--- INSTRUCTIONS TO FOLLOW ---
Write the entries again exactly, with no line missing.
THE DATA START
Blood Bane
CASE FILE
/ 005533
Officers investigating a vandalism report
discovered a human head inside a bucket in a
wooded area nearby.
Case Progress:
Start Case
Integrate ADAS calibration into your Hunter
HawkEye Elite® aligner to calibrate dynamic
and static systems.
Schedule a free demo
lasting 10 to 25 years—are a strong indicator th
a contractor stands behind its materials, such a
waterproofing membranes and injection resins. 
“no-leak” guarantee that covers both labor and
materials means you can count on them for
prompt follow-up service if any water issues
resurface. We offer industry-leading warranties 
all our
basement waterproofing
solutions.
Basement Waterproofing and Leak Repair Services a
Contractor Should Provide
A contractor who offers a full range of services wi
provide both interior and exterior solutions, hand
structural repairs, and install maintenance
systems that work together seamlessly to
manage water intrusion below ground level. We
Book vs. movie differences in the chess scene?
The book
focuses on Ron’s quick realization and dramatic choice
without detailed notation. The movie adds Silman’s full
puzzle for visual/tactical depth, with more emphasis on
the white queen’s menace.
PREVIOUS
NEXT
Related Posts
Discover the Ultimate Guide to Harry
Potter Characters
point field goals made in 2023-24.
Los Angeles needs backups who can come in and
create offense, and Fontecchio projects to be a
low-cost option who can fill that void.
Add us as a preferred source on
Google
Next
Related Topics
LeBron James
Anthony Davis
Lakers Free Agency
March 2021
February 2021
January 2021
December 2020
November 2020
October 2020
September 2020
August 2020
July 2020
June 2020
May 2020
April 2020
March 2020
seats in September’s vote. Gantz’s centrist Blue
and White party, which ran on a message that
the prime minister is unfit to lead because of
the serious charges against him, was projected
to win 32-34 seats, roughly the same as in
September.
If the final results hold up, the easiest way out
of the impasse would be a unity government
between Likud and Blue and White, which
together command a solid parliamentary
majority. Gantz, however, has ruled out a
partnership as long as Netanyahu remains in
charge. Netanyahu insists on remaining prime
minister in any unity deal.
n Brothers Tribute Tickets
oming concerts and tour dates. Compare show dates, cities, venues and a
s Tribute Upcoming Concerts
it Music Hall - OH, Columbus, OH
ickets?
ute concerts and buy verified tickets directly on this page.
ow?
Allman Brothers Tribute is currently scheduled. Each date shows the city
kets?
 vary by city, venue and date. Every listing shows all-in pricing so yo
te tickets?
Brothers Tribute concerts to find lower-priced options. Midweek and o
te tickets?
THE DATA END
--- THE ANSWER ---
Blood Bane
CASE FILE
/ 005533
Officers investigating a vandalism report
discovered a human head inside a bucket in a
wooded area nearby.
Case Progress:
Start Case
Integrate ADAS calibration into your Hunter
HawkEye Elite® aligner to calibrate dynamic
and static systems.
Schedule a free demo
lasting 10 to 25 years—are a strong indicator th
a contractor stands behind its materials, such a
waterproofing membranes and injection resins. 
“no-leak” guarantee that covers both labor and
materials means you can count on them for
prompt follow-up service if any water issues
resurface. We offer industry-leading warranties 
all our
basement waterproofing
solutions.
Basement Waterproofing and Leak Repair Services a
Contractor Should Provide
A contractor who offers a full range of services wi
provide both interior and exterior solutions, hand
structural repairs, and install maintenance
systems that work together seamlessly to
manage water intrusion below ground level. We
Book vs. movie differences in the chess scene?
The book
focuses on Ron’s quick realization and dramatic choice
without detailed notation. The movie adds Silman’s full
puzzle for visual/tactical depth, with more emphasis on
the white queen’s menace.
PREVIOUS
NEXT
Related Posts
Discover the Ultimate Guide to Harry
Potter Characters
point field goals made in 2023-24.
Los Angeles needs backups who can come in and
create offense, and Fontecchio projects to be a
low-cost option who can fill that void.
Add us as a preferred source on
Google
Next
Related Topics
LeBron James
Anthony Davis
Lakers Free Agency
March 2021
February 2021
January 2021
December 2020
November 2020
October 2020
September 2020
August 2020
July 2020
June 2020
May 2020
April 2020
March 2020
seats in September’s vote. Gantz’s centrist Blue
and White party, which ran on a message that
the prime minister is unfit to lead because of
the serious charges against him, was projected
to win 32-34 seats, roughly the same as in
September.
If the final results hold up, the easiest way out
of the impasse would be a unity government
between Likud and Blue and White, which
together command a solid parliamentary
majority. Gantz, however, has ruled out a
partnership as long as Netanyahu remains in
charge. Netanyahu insists on remaining prime
minister in any unity deal.
n Brothers Tribute Tickets
oming concerts and tour dates. Compare show dates, cities, venues and a
s Tribute Upcoming Concerts
it Music Hall - OH, Columbus, OH
ickets?
ute concerts and buy verified tickets directly on this page.
ow?
Allman Brothers Tribute is currently scheduled. Each date shows the city
kets?
 vary by city, venue and date. Every listing shows all-in pricing so yo
te tickets?
Brothers Tribute concerts to find lower-priced options. Midweek and o
te tickets?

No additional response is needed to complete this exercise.